オルセー美術館「マネ/ドガ」展:二人の強烈な個性が交錯する美と人間味あふれる特別展
19世紀後半のフランス美術界を代表する2人の巨匠、エドゥワール・マネとエドガー・ドガ。彼らの作品がパリのオルセー美術館で開催中の特別展「Manet/Degas(マネ/ドガ)」で一堂に会します。二人の個性とライバル関係、そして友情が交錯する展覧会は、彼らが描いた美と人間味を感じる、見応えたっぷりのものに仕上がっています。
※展覧会の雰囲気をよりリアルに感じとっていただくために、記事の終わりに動画を添付してあります。
裕福な家に生まれた2歳違いの二人
エドゥワール・マネ(1832ー1883)とエドガー・ドガ(1834ー1917)。ドラクロワに代表されるロマン主義から、モネやルノワールに象徴される印象派への過渡期に革新的な意志を持って絵画制作をした二人は、のちに続く画家たちに多大な影響を与えました。
生まれ年は2年しか違わず、いずれもパリの裕福な家に生を受けた二人。それぞれ法曹界の重鎮、銀行家の家庭で育ちましたが、家業とは全く異なる絵画の道を志しました。彼ら二人が初めて出会ったのは、おそらくルーヴル美術館のベラスケスの絵の前。画家を志す者は先人の作品の模写をすることが常ですが、二人ともが同じベラスケス作品をテーマにした版画を残しています。
展覧会は、まずそうした彼らの出自や二人の関係性を知る上でのエピソードから始まります。
二人の共通点と相違点
新しい時代の空気をいち早く捉えた二人。古典的なテーマでありつつ、定型を大胆に打ち破ったマネの「オランピア」も会場にあります。神話の女神として裸体を描くことは何世紀も前から行われていたことですが、「オランピア」では、明らかに同時代の娼婦がテーマ。あまりにもセンセーショナルだったためにその時代には受け入れ難いものでしたが、結果的には絵画の新しい時代の幕開けになりました。
彼らが生きたのは、オペラ座に象徴される新しいパリの風景が形作られ、カフェ、劇場、コンサート、競馬、鉄道旅などブルジョワ文化が花開いた時代。また普仏戦争の動乱も経験しています。二人が等しく享受した世相の最先端は、そのまま彼らの絵の主題でもありました。

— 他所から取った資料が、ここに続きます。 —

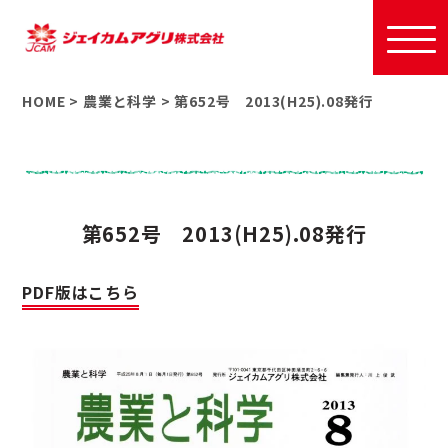
HOME
>
農業と科学
>
第652号 2013(H25).08発行
第652号 2013(H25).08発行
PDF版はこちら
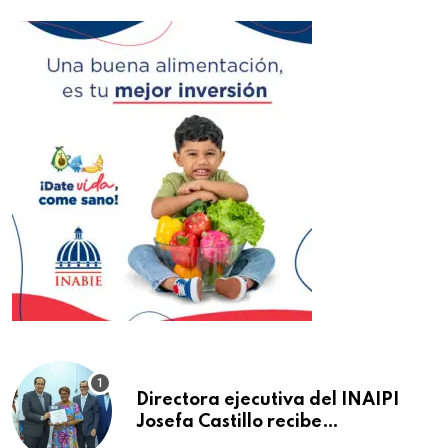
Directora ejecutiva del INAIPI
Josefa Castillo recibe
reconocimiento en la Semana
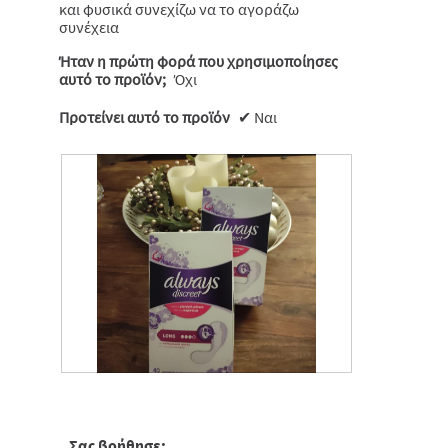
και φυσικά συνεχίζω να το αγοράζω
συνέχεια
Ήταν η πρώτη φορά που χρησιμοποίησες
αυτό το προϊόν;
Όχι
Προτείνει αυτό το προϊόν
✔
Ναι
Κ
Φ
ρ
ω
ι
τ
τ
ο
ι
γ
κ
ρ
Σας βοήθησε;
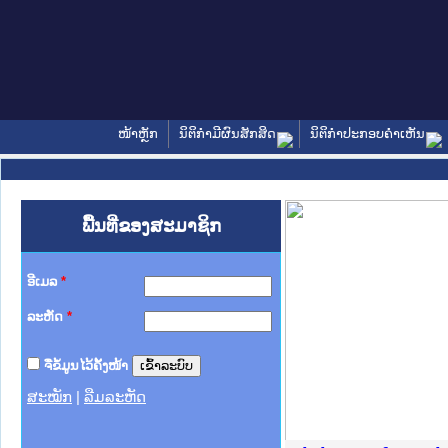
ໜ້າຫຼັກ
ນິຕິກໍາມີຜົນສັກສິດ
ນິຕິກໍາປະກອບຄໍາເຫັນ
ພື້ນທີ່ຂອງສະມາຊິກ
ອີເມລ
*
ລະຫັດ
*
ຈື່ຂໍ້ມູນໄວ້ຄັ້ງໜ້າ
ສະໝັກ
|
ລືມລະຫັດ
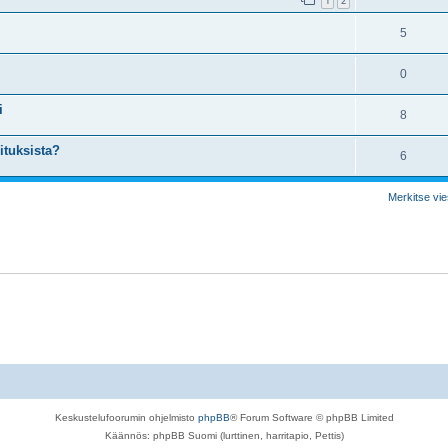
1
2
5
0
i
8
ituksista?
6
Merkitse vies
Keskustelufoorumin ohjelmisto
phpBB
® Forum Software © phpBB Limited
Käännös: phpBB Suomi (lurttinen, harritapio, Pettis)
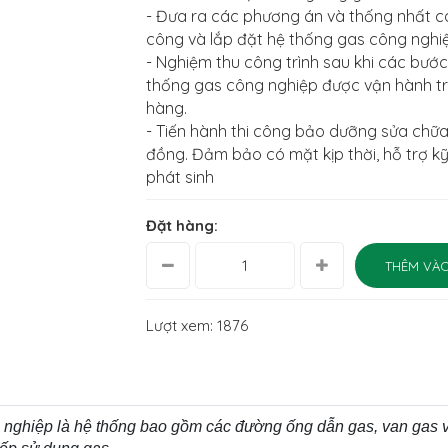
- Đưa ra các phương án và thống nhất các
công và lắp đặt hệ thống gas công nghi
- Nghiệm thu công trình sau khi các bướ
thống gas công nghiệp được vận hành trơ
hàng.
- Tiến hành thi công bảo dưỡng sửa chữa
đồng. Đảm bảo có mặt kịp thời, hỗ trợ kỹ
phát sinh
Đặt hàng:
THÊM VÀO
Lượt xem: 1876
nghiệp là hệ thống bao gồm các đường ống dẫn gas, van gas và 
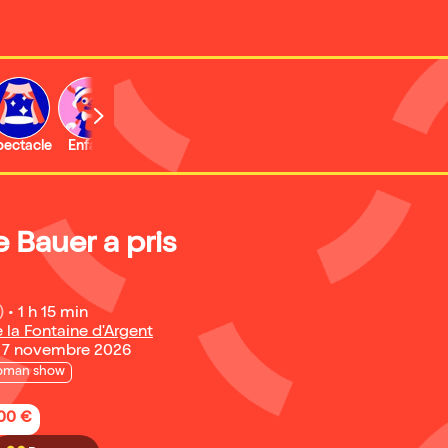
b
pectacle
Enfant
Concert
Activité
 Bauer a pris
)
•
1 h 15 min
 la Fontaine d'Argent
 7 novembre 2026
oman show
,00 €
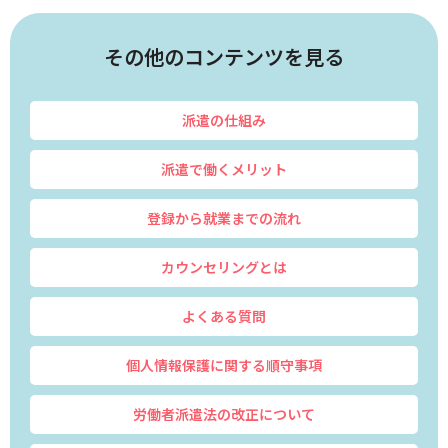
その他のコンテンツを見る
派遣の仕組み
派遣で働くメリット
登録から就業までの流れ
カウンセリングとは
よくある質問
個人情報保護に関する順守事項
労働者派遣法の改正について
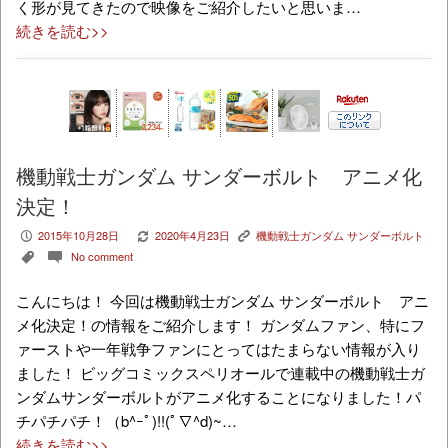
く形が見てきたので映像をご紹介したいと思いま…
続きを読む>>
機動戦士ガンダム サンダーボルト アニメ化
決定！
2015年10月28日
2020年4月23日
機動戦士ガンダム サンダーボルト
P
V
K
No comment
,
c
こんにちは！ 今回は機動戦士ガンダム サンダーボルト アニ
メ化決定！の情報をご紹介します！ ガンダムファン、特にフ
ァーストや一年戦争ファンにとってはたまらない情報が入り
ました！ ビッグコミックスペリオールで連載中の機動戦士ガ
ンダムサンダーボルトがアニメ化することになりました！パ
チパチパチ！（b^ｰﾟ)!!(ﾟ∇^d)~…
続きを読む>>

本展では、同じテーマを描いていても、こうも違うものになるという対比が一目瞭然。女性の描き方、筆致やテクスチャーの違いに二人の個性が反映され、それらが歳月と共に二本の大きな柱、あるいは二つの大河のような充実した作風になってゆくあたりも展覧会の見どころです。
死後になお深まる友情と敬愛
マネは51歳の時、切断を余儀なくされた脚の術後の経過が悪く、それが元で無念の死を迎えます。展覧会の最後のコーナーの壁には、葬儀でのドガの言葉が記されています。
「彼は私たちが考えていた以上に偉大だった」
今でこそお宝のマネ作品ですが、生前、そして死後しばらくの間はそれほど高値がつかず、現在オルセー美術館の目玉になっている絵でさえ海外流出しかねない状況だったようです。そんな中、ドガは80点ものマネ作品を大切に所有しており、それがマネの評価を高める上で重要な役割をしたことが、この展覧会でわかります。
ちなみに、ドガはマネより30年以上長生きするのですが、晩年は失明するという、画家にとっては致命的な苦悩を抱えつつ生きることになります。光と影、ライバル心と深い友情が相半ばする二人の巨匠の人生。その人間味あふれる関係性を垣間見ることで、名画の数々がさらに熱を持ったものとして映る。その点がもしかしたらこの展覧会の最大の魅力かもしれません。
なお、本展はパリのオルセー美術館で7月23日まで開催された後、ニューヨークのメトロポリタンミュージアムに場所を移し、9月から来年2024年1月まで開催される予定です。